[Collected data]
◇ ◇ ◇ ◇

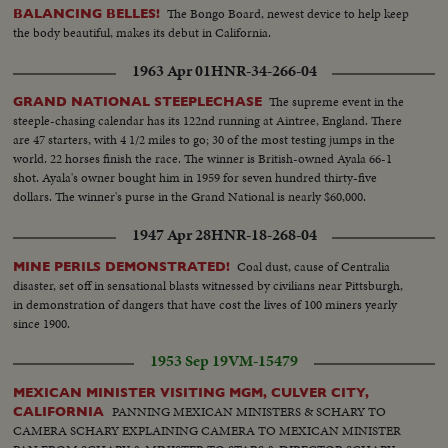
The Bongo Board, newest device to help keep
BALANCING BELLES!
the body beautiful, makes its debut in California.
1963 Apr 01
HNR-34-266-04
The supreme event in the
GRAND NATIONAL STEEPLECHASE
steeple-chasing calendar has its 122nd running at Aintree, England. There
are 47 starters, with 4 1/2 miles to go; 30 of the most testing jumps in the
world. 22 horses finish the race. The winner is British-owned Ayala 66-1
shot. Ayala's owner bought him in 1959 for seven hundred thirty-five
dollars. The winner's purse in the Grand National is nearly $60,000.
1947 Apr 28
HNR-18-268-04
Coal dust, cause of Centralia
MINE PERILS DEMONSTRATED!
disaster, set off in sensational blasts witnessed by civilians near Pittsburgh,
in demonstration of dangers that have cost the lives of 100 miners yearly
since 1900.
1953 Sep 19
VM-15479
MEXICAN MINISTER VISITING MGM, CULVER CITY,
PANNING MEXICAN MINISTERS & SCHARY TO
CALIFORNIA
CAMERA SCHARY EXPLAINING CAMERA TO MEXICAN MINISTER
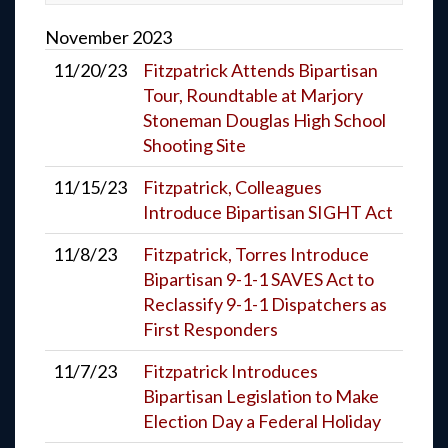
November
2023
11/20/23
Fitzpatrick Attends Bipartisan
Tour, Roundtable at Marjory
Stoneman Douglas High School
Shooting Site
11/15/23
Fitzpatrick, Colleagues
Introduce Bipartisan SIGHT Act
11/8/23
Fitzpatrick, Torres Introduce
Bipartisan 9-1-1 SAVES Act to
Reclassify 9-1-1 Dispatchers as
First Responders
11/7/23
Fitzpatrick Introduces
Bipartisan Legislation to Make
Election Day a Federal Holiday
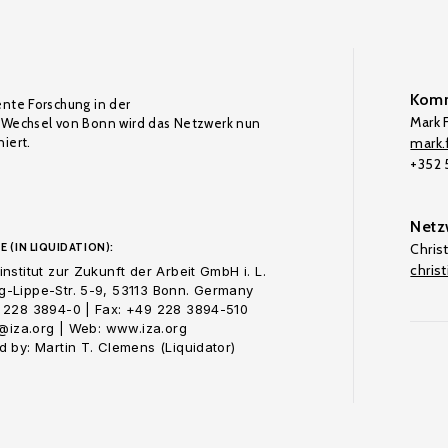
Komm
ente Forschung in der
Mark F
Wechsel von Bonn wird das Netzwerk nun
iert.
mark.f
+352
Netz
E (IN LIQUIDATION):
Chris
chris
nstitut zur Zukunft der Arbeit GmbH i. L.
-Lippe-Str. 5-9, 53113 Bonn. Germany
 228 3894-0 | Fax: +49 228 3894-510
o@iza.org | Web: www.iza.org
 by: Martin T. Clemens (Liquidator)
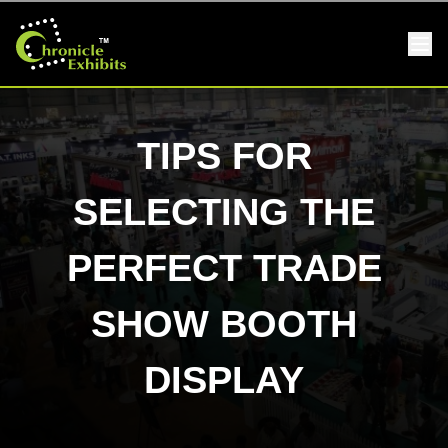
TIPS FOR
SELECTING THE
PERFECT TRADE
SHOW BOOTH
DISPLAY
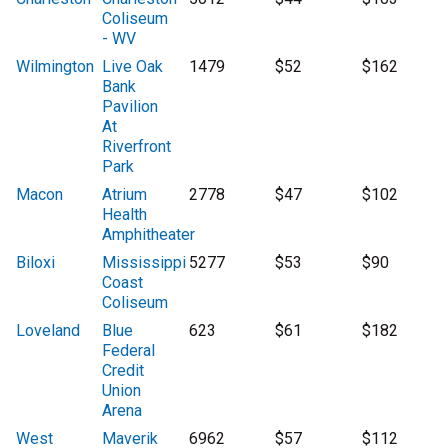
Coliseum
- WV
Wilmington
Live Oak
1479
$52
$162
Bank
Pavilion
At
Riverfront
Park
Macon
Atrium
2778
$47
$102
Health
Amphitheater
Biloxi
Mississippi
5277
$53
$90
Coast
Coliseum
Loveland
Blue
623
$61
$182
Federal
Credit
Union
Arena
West
Maverik
6962
$57
$112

◇ ◇ ◇ ◇

> _Activity_
The lines to reproduce run from the one above containing "Introduce Bipartisan SIGHT Act" through the one containing "o@iza.org | Web: www.iza.org". Copy them exactly and leave out all pictures.

> _Answer box_
Introduce Bipartisan SIGHT Act
11/8/23
Fitzpatrick, Torres Introduce
Bipartisan 9-1-1 SAVES Act to
Reclassify 9-1-1 Dispatchers as
First Responders
11/7/23
Fitzpatrick Introduces
Bipartisan Legislation to Make
Election Day a Federal Holiday
Komm
ente Forschung in der
Mark F
Wechsel von Bonn wird das Netzwerk nun
iert.
mark.f
+352
Netz
E (IN LIQUIDATION):
Chris
chris
nstitut zur Zukunft der Arbeit GmbH i. L.
-Lippe-Str. 5-9, 53113 Bonn. Germany
 228 3894-0 | Fax: +49 228 3894-510
o@iza.org | Web: www.iza.org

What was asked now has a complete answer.